There we leave Universal and head back to the hotel. We have a couple of hours to get ready for the toga party tonight. I decide first to see about stamps, and finally I can get international stamps here. The postcards I’ve written in 5 days of travel are dumped in a post box and sent away. Next stop is a nearby supermarket for beer. I love that Yanks sell beer everywhere. I can get decent stuff too. Canadian, Mexican and Euro beers as well as the domestic American stuff. I have left my passport behind in the hotel, so I show the checkout woman my driver’s licence. Now, it says on it “New South Wales” which is the Aussie state. But this lady starts asking me about Cardiff and Swansea. I politely mention that’s “South Wales” in the UK. Again, I get that bewildered American look that says “well, I find it’s all just foreign anyway”.
Not much after that. A bit of slothful rest and then gearing up for the toga night. I drink a couple of beers out of my ridiculously cheap case of 24 just to get in the mood, wrap on the toga, attempt to write “Gluteus Maximus” on it in black marker, and get out the rest of my outfit. There’s a Florida licence plate which I secure around my neck using dental floss as string. Novelty stars and stripes sunglasses and the crown plus the toy sword complete my character, King of Florida. Swigging a beer while carrying the case in the other hand, I stagger out (under the weight of the case, not drunk yet) and hit the party by the hotel’s pool. The first thing people ask me is “what does it say on your toga?” I want to ask if they’re unable to read, but looking down at the writing just above the number plate across my chest I notice it’s perfect backwards letters. Having written it while looking in the mirror, I’ve written it backwards. I will need to stand in front of a mirror to read it. That and the letters don’t show up on camera, plus I have to remove the licence plate when people take pictures, as the thing reflects back camera flashes and wrecks the photo. Oh well, I pretend the backwards lettering was intentional.
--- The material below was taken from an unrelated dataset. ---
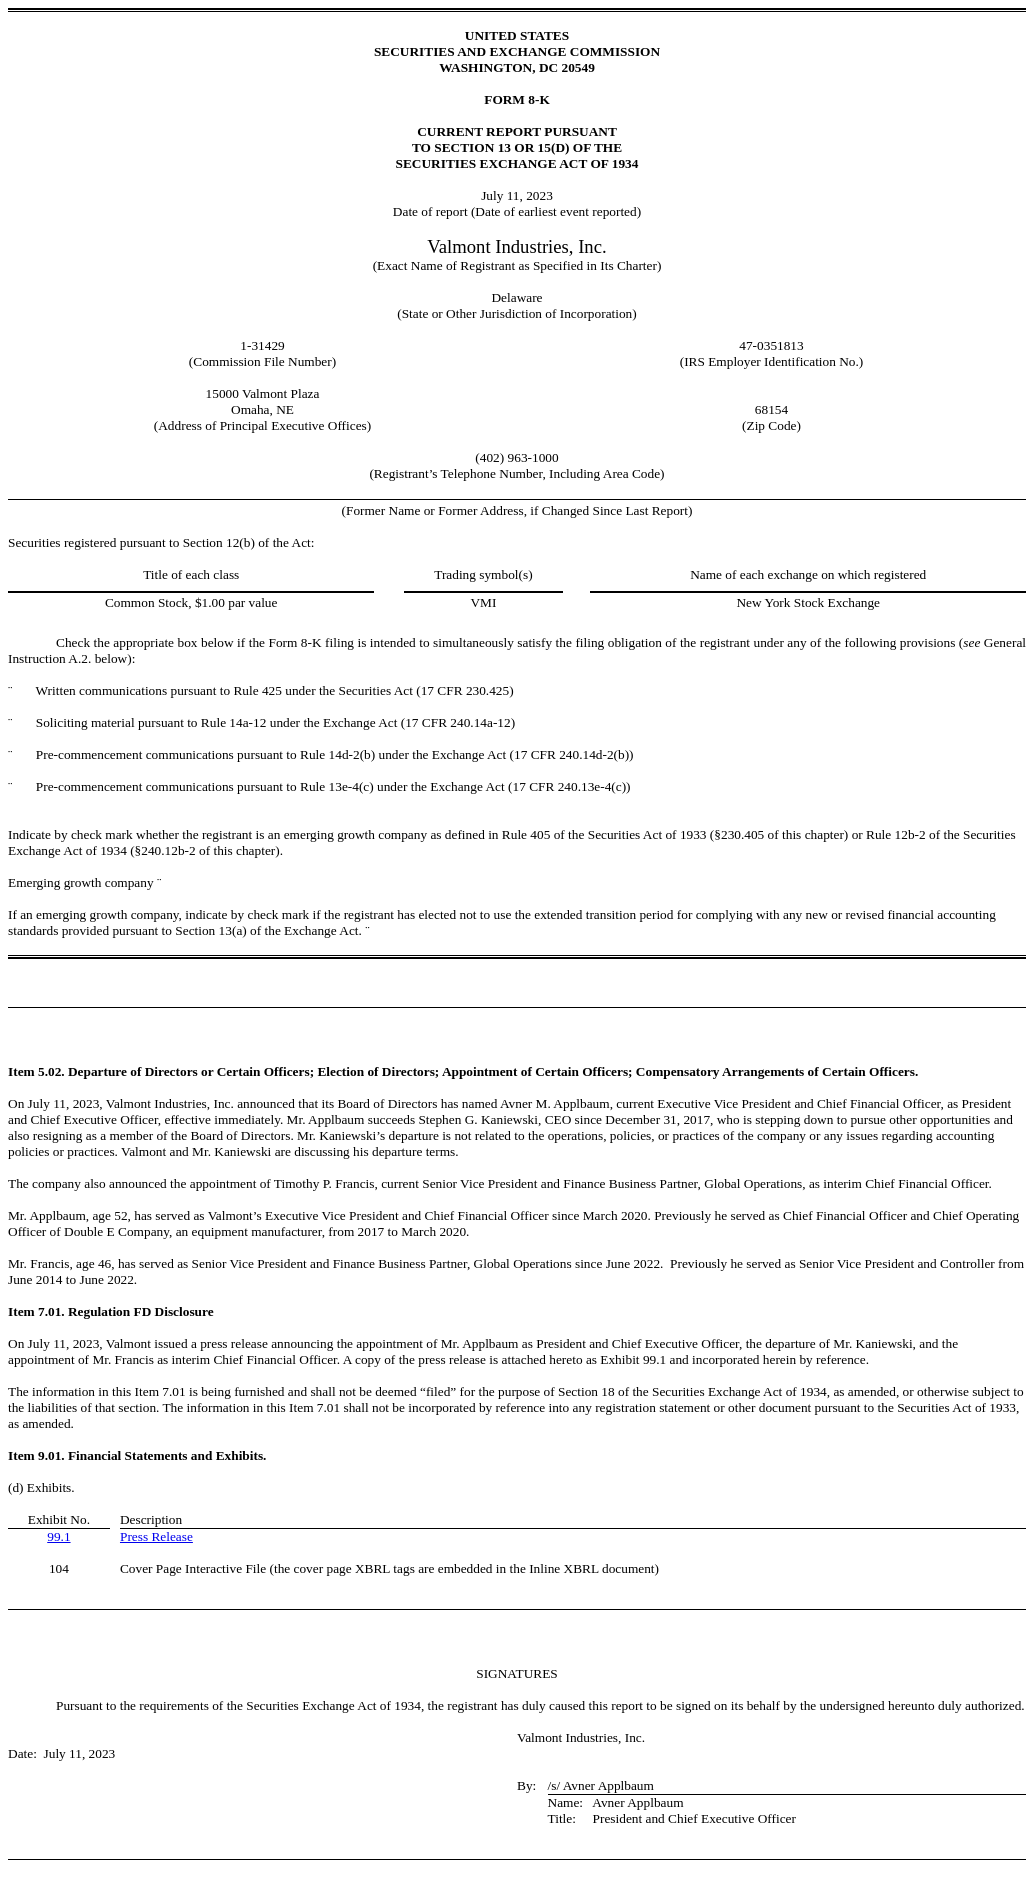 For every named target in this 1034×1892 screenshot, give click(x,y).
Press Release (156, 1536)
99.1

I’m not outdone, but probably matched by a guy wearing a pink toga with a bunch of plastic grapes on the shoulder and by the South African lad who wears a skirt like toga and a white bra with a cowboy hat. Most of the others are more conservatively attired. I suppose it’s obvious who the attention seekers are. After food and a few more of my beers, I take off the crown, sword, licence plate and sunglasses and leap into the pool toga and all. I am wearing shorts underneath, so it’s not like I’m indecently attired.
The rest of the night passes in a bit of a blur. Someone suggests streaking, but only one girl is bold enough to do it, running around outside in the nude like, well, a crazy drunk person. No, I don’t have a photo of that. My camera was switched off. Hotel security put an end to the party at 11pm, telling us we’re disturbing other guests and asking us to fish all the beer cans out of the pool before we leave. There is one moment I share with the loud West Aussie bloke. I mention that many of the women on tour are a bit reluctant to mix and somewhat reserved. “That’s because they’re Aussie sheilas” he offers. Hmm, I’d never thought of it like that before. But then, stuck on a bus with 20 Aussie blokes, a couple of Poms, at least one Kiwi and a South African? No wonder the Springbok gets all the attention.
With the fun over, I get to bed. Disney tomorrow.